When it comes to judging classic works, sometimes context is everything. It reminds me of when the Baz Luhrman film of The Great Gatsby came out and it became customary to deride the novel as old-fashioned, flawed, and politically wrong. Gatsby is, in fact, a stunningly written novel that is a product of its particular time and milieu, and not an especially egregious one at that. One need not compromise on the moral equivalent to one’s firstborn child to appreciate what the book has to offer while recognizing that politically, our society has changed since the 1920s. One can be critical without discarding a work as artistically worthless.

We run into similar issues when it comes to fantasy that is now considered old-fashioned, and Teresa Edgerton’s Child of Saturn is classic fantasy that would probably arouse critical reactions today.
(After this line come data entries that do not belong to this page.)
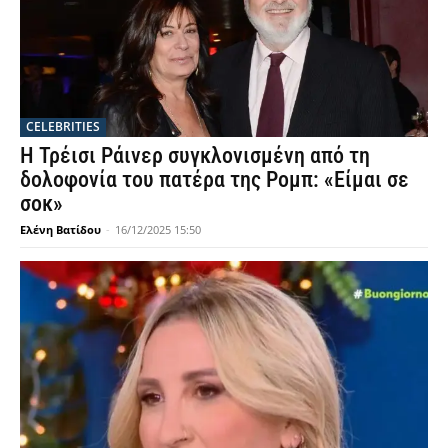
CELEBRITIES
Η Τρέισι Ράινερ συγκλονισμένη από τη
δολοφονία του πατέρα της Ρομπ: «Είμαι σε
σοκ»
Ελένη Βατίδου
-
16/12/2025 15:50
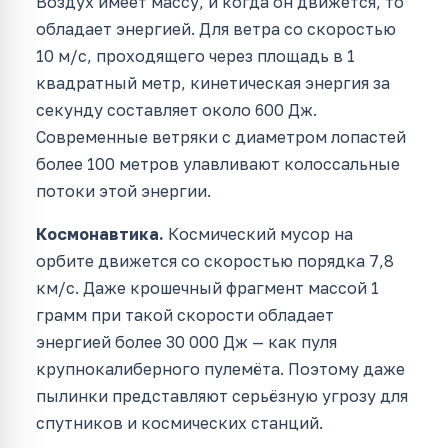
Воздух имеет массу, и когда он движется, то
обладает энергией. Для ветра со скоростью
10 м/с, проходящего через площадь в 1
квадратный метр, кинетическая энергия за
секунду составляет около 600 Дж.
Современные ветряки с диаметром лопастей
более 100 метров улавливают колоссальные
потоки этой энергии.
Космонавтика.
Космический мусор на
орбите движется со скоростью порядка 7,8
км/с. Даже крошечный фрагмент массой 1
грамм при такой скорости обладает
энергией более 30 000 Дж — как пуля
крупнокалиберного пулемёта. Поэтому даже
пылинки представляют серьёзную угрозу для
спутников и космических станций.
Some attitudes to women and a low-stakes conflict are among the elements that make it unfashionable. But in context, it was a book that I discovered at a time when nearly my entire diet of fantasy consisted of grand epics and perilous journeys. What made Child of Saturn such a refreshing discovery—and so intriguing to me as a budding writer—is that it doesn’t rely at all on the devices of journeys or war that were par for the course in the fantasy I was reading at that time. The entire story, from beginning to end, takes place in the castle of Caer Cadwy and concerns the interrelationships of the characters, amid plenty of political intrigue. The enigmatic apprentice sorceress Teleri, tortured knight Ceilyn, seductive Princess Diaspad and her lady-in-waiting, the bitter Prescelli—these are the primary drivers of the story. The lesson I took away from it was thought-provoking: Put a bunch of finely-realized characters together in a space, make them play off each other, and you may have just enough story for a novel.

Rereading Child of Saturn, I noticed it is very much a debut novel; the author’s later works, like The Queen’s Necklace and Goblin Moon, are probably more assured. Being a debut author myself, I have only sympathy for this—our first books are, to a large extent, where we learn how to write. (I wrote an earlier novel in high school, too, which also taught me a lot, but still.) The characterization and mythology in Child of Saturn, together with its fascinating closed setting, make it worth reading nonetheless. The castle is atmospheric and a fitting backdrop to the power struggles of the king, queen, and their respective factions—which of course are manipulated on both sides by the dark sorcery of Princess Diaspad.

The characters begin as types, and while some remain so, the majority evolve into something surprising over the course of the book. The queen’s champion, Ceilyn, is probably the breakout character, beginning as grimly repressed; if there is a journey in the novel, it is his internal struggle between piety and potent sexuality. Prescelli, too, has more layers than one would expect, and here is my main criticism of the book: I don’t think she is allowed to be as complex as her potential suggests. She is, from my point of view, an entirely sympathetic, even tragic character, and I fear she is punished for being on the wrong side of fate, or for being too sexual. I’m not sure if this was the author’s intent, however, and would hesitate to say so.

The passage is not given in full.